Aproximadamente 75.000 hectares das lavouras de milho, soja, feijão e tabaco – as mais castigadas pela seca - são irrigados pelo bombeamento da água a partir de um reservatório. Contudo, desde o lançamento do Plano Estadual de Irrigação, a área irrigada aumentou apenas 10.000 hectares.

Segundo o professor de Irrigação da Universidade Federal de Santa Maria (UFSM), Reimar Calesso, que trabalha em conjunto com o governo na elaboração dos estudos, no Rio Grande do Sul não há necessidade de irrigar 100% das plantações. "O solo é fértil e chove durante o ano mais do que o necessário para o sucesso das lavouras”, afirma. O problema, explica, é a concentração das precipitações no inverno, tornando necessário armazenar água para a estiagem, no verão. “A irrigação só é necessária na seca. Recursos hídricos já existem, é preciso criar meios para guardar a água do inverno para o verão".

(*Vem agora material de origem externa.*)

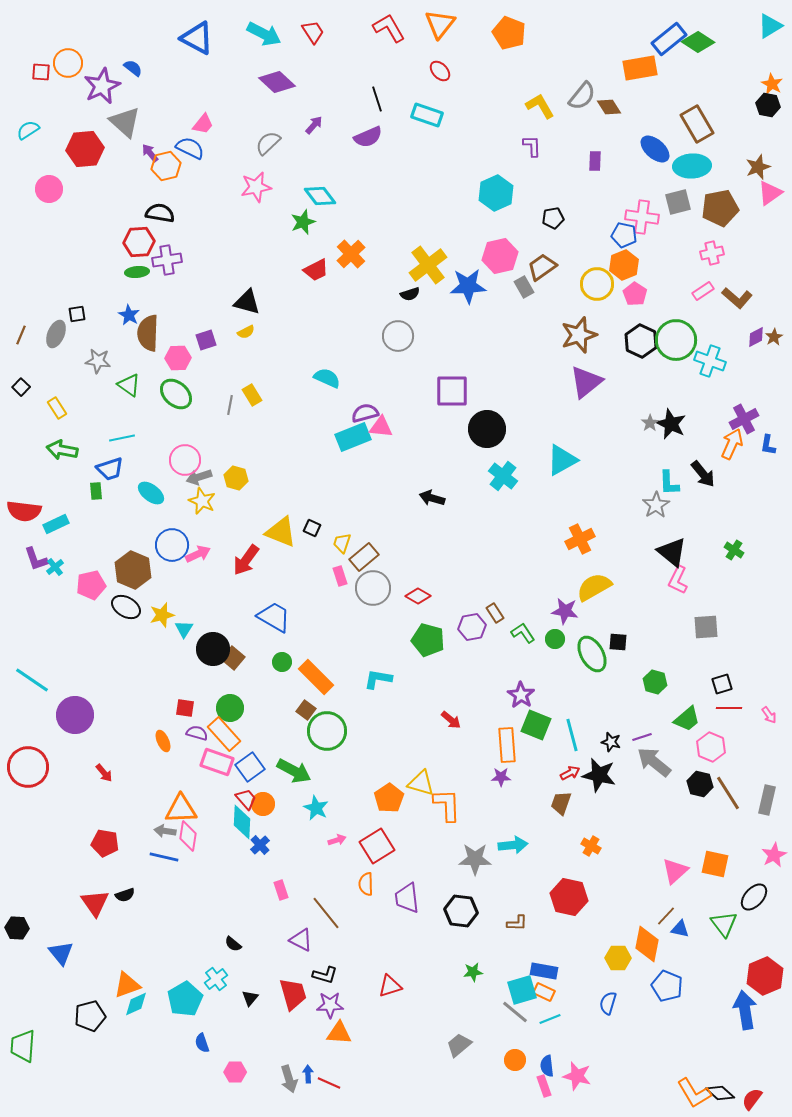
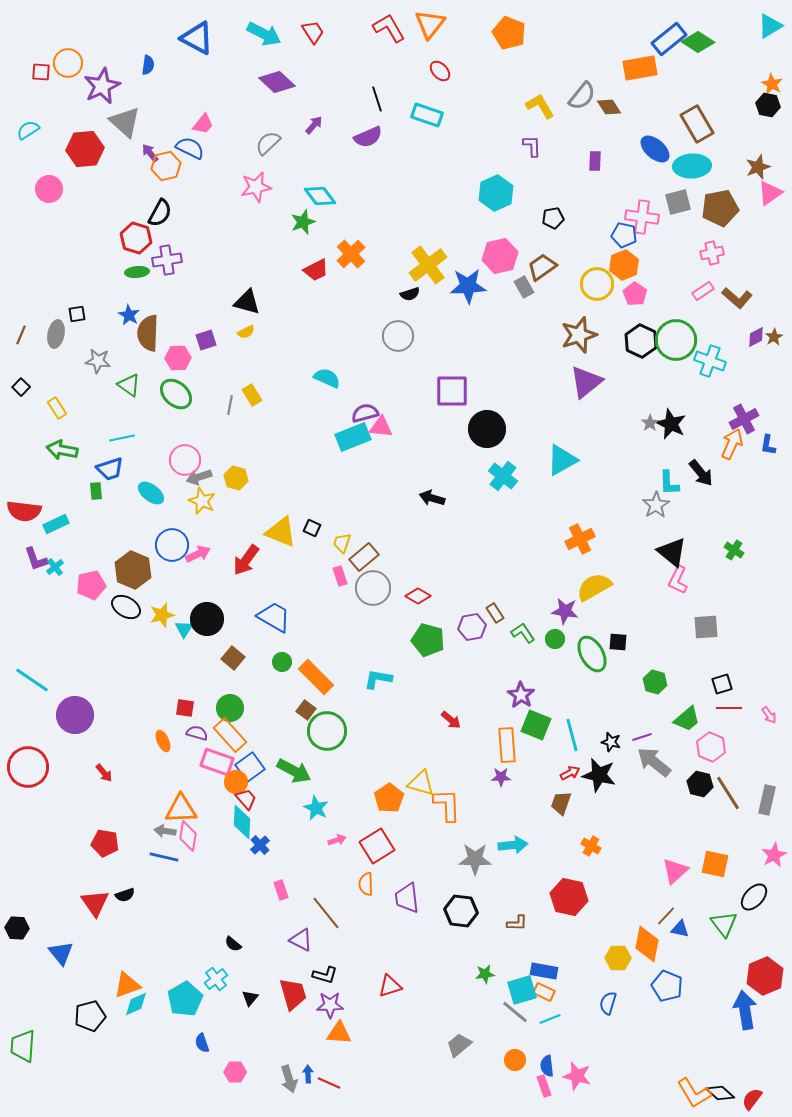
orange triangle at (440, 24): moved 10 px left
blue semicircle at (133, 68): moved 15 px right, 3 px up; rotated 60 degrees clockwise
black semicircle at (160, 213): rotated 108 degrees clockwise
red hexagon at (139, 242): moved 3 px left, 4 px up; rotated 20 degrees clockwise
gray ellipse at (56, 334): rotated 12 degrees counterclockwise
black arrow at (703, 474): moved 2 px left, 1 px up
black circle at (213, 649): moved 6 px left, 30 px up
orange rectangle at (224, 734): moved 6 px right, 1 px down
orange circle at (263, 804): moved 27 px left, 22 px up
green star at (473, 972): moved 12 px right, 2 px down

Para criar um sistema de armazenamento e distribuição de água eficiente, o Plano Estadual de Irrigação prevê a construção de seis barragens, dois canais de distribuição de água, mais de 22.000 açudes e unidades de irrigação em bacias hidrográficas do estado. Segundo o governo, o investimento é de meio bilhão de reais, o que inclui recursos do Ministério da Integração Nacional e do Programa de Aceleração do Crescimento (PAC) 2.

O programa também inclui incentivos financeiros para o agricultor adotar a irrigação. Foi criada uma linha de crédito especial para o financiamento da instalação do sistema e, em alguns casos, há o subsidio de 20% a 80% do maquinário (motor, bomba e canos). O governo ainda promete agilizar a liberação de licenciamentos ambientais, promover cursos técnicos de manutenção e, para as localidades onde não há energia elétrica, prevê isenção do imposto sobre circulação de mercadorias (ICMS) para o diesel - usado como combustível nos equipamentos.

Cultura

O secretário de Agricultura, Pecuária e Agronegócio, Luiz Fernando Mainardi, diz que a solução para o problema da seca também passa por uma questão cultural. Os produtores gaúchos, diz, são arredios à tecnologia por causa do solo fértil e das chuvas concentradas. “Nós temos que fazer o agricultor acreditar na irrigação. No ano passado choveu na hora certa, então os agricultores não quiseram adotá-la”, afirma. “O gaúcho achava que seca era problema apenas do Nordeste. A água na propriedade é tão importante quanto a terra. Este é um problema cultural que nós precisamos mudar.”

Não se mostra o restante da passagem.